**BRIEF**
Filter the data for lines with the word "Рассрочка", then copy every line so identified.

::::

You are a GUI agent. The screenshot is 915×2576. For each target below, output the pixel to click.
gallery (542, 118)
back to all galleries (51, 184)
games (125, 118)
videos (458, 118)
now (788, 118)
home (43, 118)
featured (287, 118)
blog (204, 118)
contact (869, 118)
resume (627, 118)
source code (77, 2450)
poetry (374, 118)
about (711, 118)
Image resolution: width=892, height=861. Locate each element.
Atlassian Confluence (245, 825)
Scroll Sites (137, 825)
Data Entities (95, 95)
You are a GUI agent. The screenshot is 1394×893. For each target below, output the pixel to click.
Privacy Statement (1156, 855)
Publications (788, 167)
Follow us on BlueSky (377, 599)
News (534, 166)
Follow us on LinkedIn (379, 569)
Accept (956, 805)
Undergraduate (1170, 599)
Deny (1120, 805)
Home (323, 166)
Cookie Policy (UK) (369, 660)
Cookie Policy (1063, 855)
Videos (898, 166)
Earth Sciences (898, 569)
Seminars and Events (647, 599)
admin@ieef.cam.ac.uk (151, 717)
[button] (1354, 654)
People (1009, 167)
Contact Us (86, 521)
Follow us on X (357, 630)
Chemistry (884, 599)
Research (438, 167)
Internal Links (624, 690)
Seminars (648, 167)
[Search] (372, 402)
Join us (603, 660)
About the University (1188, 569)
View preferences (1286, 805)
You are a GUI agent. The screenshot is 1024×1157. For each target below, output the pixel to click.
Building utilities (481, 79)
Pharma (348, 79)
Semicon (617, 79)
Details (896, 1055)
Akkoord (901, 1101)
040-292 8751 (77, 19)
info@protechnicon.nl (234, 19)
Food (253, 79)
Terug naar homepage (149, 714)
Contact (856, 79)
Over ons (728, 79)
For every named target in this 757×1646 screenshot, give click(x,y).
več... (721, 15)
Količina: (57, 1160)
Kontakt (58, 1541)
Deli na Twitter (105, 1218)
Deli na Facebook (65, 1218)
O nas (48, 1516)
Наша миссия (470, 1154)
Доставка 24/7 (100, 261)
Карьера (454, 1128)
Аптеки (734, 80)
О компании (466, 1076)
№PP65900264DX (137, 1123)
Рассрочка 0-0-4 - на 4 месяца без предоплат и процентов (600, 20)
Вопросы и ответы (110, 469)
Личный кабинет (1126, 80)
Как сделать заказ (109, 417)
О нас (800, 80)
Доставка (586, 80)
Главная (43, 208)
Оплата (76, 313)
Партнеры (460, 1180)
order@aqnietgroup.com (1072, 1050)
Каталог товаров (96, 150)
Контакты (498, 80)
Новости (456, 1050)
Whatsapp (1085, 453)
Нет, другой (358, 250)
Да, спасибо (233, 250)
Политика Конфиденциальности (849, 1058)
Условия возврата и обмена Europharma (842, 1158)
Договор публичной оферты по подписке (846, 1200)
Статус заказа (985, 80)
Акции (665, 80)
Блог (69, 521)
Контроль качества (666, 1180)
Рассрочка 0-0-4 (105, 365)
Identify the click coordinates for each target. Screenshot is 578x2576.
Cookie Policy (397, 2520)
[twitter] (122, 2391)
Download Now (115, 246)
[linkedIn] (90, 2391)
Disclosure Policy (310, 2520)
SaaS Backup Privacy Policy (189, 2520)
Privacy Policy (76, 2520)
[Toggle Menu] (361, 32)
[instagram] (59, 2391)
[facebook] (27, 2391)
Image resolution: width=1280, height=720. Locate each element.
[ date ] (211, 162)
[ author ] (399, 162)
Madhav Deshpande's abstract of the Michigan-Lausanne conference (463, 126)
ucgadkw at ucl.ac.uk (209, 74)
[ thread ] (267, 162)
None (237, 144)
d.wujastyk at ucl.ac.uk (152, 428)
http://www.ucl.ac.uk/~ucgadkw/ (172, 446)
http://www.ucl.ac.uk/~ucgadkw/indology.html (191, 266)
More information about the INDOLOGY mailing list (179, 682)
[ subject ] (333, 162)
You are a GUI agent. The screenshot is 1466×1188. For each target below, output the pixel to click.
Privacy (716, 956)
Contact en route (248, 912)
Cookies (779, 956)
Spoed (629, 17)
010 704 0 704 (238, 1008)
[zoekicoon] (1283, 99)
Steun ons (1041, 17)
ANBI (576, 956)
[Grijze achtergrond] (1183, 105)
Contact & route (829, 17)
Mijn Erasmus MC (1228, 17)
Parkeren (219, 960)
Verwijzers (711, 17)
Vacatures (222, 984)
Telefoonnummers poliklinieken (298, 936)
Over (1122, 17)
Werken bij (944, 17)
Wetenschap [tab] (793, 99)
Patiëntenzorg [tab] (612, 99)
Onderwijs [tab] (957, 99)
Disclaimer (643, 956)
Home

::::

**PROBLEM SOLUTION**
Рассрочка 0-0-4 - на 4 месяца без предоплат и процентов (600, 20)
Рассрочка 0-0-4 (105, 365)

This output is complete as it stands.